A sample of 665 African-American women between 18–29 years old, recruited from October 2002-March 2006 in Atlanta, Georgia, completed an Audio Computer Assisted Survey Interview assessing sociodemographics, health practices, and risky sexual practices. Participants also provided vaginal swab specimens assayed for STIs and high-risk HPV.

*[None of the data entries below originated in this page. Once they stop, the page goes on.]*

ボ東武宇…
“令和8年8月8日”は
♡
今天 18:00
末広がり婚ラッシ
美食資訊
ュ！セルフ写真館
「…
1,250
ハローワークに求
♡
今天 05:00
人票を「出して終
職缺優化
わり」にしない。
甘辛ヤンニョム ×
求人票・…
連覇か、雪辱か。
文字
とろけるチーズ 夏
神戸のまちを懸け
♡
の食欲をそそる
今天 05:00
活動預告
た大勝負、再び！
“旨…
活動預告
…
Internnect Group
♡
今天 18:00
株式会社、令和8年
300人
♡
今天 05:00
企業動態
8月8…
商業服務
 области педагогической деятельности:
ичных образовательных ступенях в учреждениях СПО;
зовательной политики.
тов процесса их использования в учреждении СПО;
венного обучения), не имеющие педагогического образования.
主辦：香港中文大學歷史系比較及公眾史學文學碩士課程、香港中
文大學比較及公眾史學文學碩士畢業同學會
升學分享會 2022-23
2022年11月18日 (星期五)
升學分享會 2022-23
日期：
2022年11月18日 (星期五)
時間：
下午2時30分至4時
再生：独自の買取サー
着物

The overall prevalence of high-risk HPV was 38.9%. Among women 18–24 years old, it was 42.4% and 31% among women 25–29 years old. Age-stratified logistic regression analyses indicated that women between the ages of 18–29 and 18–24 who had multiple male sexual partners, did not use a condom during last casual sexual encounter, and tested positive for Chlamydia were significantly more likely to test positive for high-risk HPV. Women 18–24 years old who reported having a casual or risky sexual partner were significantly more likely to test positive for high-risk HPV. No significant correlates were identified among women 25–29 years old.
Programs should aim to educate, decrease risky sexual practices, and increase screening and treatment for STIs among women with high-risk HPV infections. HPV vaccination recommendations for young adult African-American women warrant special consideration.

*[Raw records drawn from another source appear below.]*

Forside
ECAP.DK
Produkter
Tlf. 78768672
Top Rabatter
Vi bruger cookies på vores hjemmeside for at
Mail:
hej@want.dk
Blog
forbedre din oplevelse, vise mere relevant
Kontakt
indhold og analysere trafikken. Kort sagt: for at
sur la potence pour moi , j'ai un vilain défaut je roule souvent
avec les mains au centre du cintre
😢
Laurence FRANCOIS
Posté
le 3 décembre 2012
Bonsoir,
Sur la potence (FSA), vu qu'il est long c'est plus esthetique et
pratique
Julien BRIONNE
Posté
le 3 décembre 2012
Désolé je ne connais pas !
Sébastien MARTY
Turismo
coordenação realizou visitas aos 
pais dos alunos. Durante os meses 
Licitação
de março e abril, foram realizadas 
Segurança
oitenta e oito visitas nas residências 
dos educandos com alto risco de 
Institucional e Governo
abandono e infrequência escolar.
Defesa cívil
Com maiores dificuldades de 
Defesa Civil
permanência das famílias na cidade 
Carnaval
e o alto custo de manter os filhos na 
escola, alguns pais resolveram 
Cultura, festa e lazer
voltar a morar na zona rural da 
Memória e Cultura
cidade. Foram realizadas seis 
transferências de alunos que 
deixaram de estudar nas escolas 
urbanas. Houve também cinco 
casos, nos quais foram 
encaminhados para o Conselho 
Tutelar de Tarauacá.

Genital human papillomavirus (HPV) is the most common sexually transmitted infection (STI) in the United States. Approximately 6.2 million individuals 15–44 years old were infected with HPV in 2000, and 4.6 million (74%) occurred among individuals between the ages of 15–24 years old. Although only 25% of sexually active individuals are between 15–24 years of age, they account for 50% of sexually transmitted infections (Weinstock, Berman, & Cates, 2004). Previous research has suggested that 75% of sexually active individuals will become infected with HPV in their lifetimes (Koutsky, 1997). HPV types 16 and 18 are associated with approximately 70% of cervical cancer cases and the current HPV vaccine targets both types 16 and 18. The Centers for Disease Control and Prevention’s (CDC) Advisory Committee on Immunization Practices recommend that girls 9–12 years of age be offered the HPV vaccine and women 13–26 years of age be offered a “catch-up” vaccine, preferably before they have been exposed to HPV (Markowitz et al., 2007; Paavonen & Lehtinen, 2008; Weinstock et al., 2004).
HPV prevalence rates have been reported to be highest among young women a few years after they become sexually active (Manhart et al., 2006; Revzina & DiClemente, 2005; Tarkowski et al., 2004; Winer et al., 2003). Adolescents and young adult women also are biologically more vulnerable to HPV infection (Moscicki, Burt, Kanowitz, Darragh, & Shiboski, 1999). One study reported that the rate of HPV prevalence increased each year for young women between the ages of 14–24 years (Dunne et al., 2007). Previous research has found HPV to be associated with young age (Burk et al., 1996; Ho, Bierman, Beardsley, Chang, & Burk, 1998; Kahn, Lan, & Kahn, 2007), specifically among women younger than 25 years old (Koutsky, 1997), low education level (Kahn et al., 2007), being single (Kahn et al., 2007; Manhart et al., 2006), having an African-American partner (Manhart et al., 2006), combining sex and alcohol, number of sexual partners (Burk et al., 1996; Ho et al., 1998; Manhart et al., 2006), illicit substance use (Manhart et al., 2006), smoking, oral contraceptives, and male partner’s risky sexual behavior (Revzina & DiClemente, 2005; Winer et al., 2003). Also, Chlamydia infection has been associated with cervical cancer and may lead to the persistence of HPV infection (Shew et al., 2006; Smith et al., 2002). It has been suggested that the interaction between high-risk HPV and chronic Chlamydia infection increases the risk for cervical cancer (Smith et al., 2002).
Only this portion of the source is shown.